Exercise directions: Across the records, find how many lines include the string "assets" and answer with only the figure.
--- Supplied material ---
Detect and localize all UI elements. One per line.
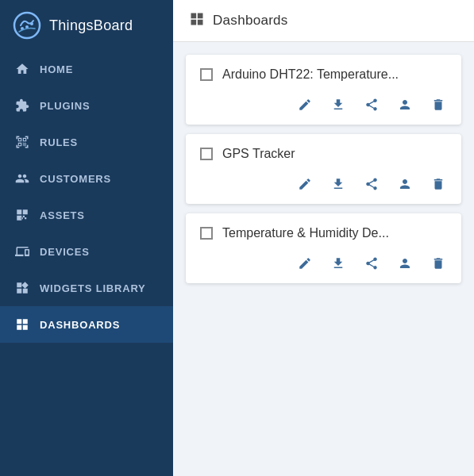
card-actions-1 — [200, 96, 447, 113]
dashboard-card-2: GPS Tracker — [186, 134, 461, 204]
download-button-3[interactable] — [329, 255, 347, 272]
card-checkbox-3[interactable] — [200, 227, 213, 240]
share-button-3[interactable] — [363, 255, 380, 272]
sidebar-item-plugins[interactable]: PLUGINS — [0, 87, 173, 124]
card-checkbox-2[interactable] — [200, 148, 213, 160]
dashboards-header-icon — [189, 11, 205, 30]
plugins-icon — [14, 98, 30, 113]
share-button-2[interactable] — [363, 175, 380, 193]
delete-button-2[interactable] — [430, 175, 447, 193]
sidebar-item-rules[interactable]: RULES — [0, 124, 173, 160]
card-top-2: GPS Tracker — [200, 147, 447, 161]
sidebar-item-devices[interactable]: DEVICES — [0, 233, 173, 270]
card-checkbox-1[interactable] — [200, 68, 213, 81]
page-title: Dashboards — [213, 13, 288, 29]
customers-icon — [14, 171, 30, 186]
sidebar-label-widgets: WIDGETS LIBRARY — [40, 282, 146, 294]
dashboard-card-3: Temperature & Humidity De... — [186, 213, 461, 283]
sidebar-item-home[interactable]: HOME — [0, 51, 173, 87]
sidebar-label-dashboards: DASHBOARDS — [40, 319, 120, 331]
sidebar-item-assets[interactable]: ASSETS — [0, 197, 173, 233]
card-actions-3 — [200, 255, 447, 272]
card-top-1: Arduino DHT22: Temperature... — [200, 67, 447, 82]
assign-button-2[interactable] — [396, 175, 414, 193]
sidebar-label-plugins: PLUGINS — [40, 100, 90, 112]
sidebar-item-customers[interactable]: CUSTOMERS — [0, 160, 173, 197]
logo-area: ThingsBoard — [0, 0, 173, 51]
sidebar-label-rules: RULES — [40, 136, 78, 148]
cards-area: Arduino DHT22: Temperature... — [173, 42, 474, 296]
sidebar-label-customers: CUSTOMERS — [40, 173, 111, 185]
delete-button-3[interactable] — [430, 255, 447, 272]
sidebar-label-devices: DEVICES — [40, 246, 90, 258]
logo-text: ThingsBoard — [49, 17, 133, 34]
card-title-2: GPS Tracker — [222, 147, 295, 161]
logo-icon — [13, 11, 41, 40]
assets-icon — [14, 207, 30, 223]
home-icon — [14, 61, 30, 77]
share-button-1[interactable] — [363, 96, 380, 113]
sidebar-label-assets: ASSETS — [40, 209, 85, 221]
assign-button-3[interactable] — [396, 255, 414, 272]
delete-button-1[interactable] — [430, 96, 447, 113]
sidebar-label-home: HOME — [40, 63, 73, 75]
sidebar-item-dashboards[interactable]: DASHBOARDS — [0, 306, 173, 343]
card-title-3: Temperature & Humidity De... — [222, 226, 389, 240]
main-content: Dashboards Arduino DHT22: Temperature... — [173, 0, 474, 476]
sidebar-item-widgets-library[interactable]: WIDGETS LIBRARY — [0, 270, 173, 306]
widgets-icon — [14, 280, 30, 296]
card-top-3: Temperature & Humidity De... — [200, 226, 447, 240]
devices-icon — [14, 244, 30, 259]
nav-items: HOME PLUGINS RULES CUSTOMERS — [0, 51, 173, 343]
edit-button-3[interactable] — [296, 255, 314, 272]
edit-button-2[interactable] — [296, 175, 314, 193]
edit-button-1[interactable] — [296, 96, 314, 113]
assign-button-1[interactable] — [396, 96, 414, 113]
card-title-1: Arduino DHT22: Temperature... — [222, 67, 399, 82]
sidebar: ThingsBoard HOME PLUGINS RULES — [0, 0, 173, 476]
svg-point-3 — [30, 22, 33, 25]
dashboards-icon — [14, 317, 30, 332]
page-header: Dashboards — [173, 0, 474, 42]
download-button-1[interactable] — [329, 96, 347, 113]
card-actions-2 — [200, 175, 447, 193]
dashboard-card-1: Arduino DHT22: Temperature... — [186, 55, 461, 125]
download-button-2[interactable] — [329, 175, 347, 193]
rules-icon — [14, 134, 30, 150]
---
Finished task: 3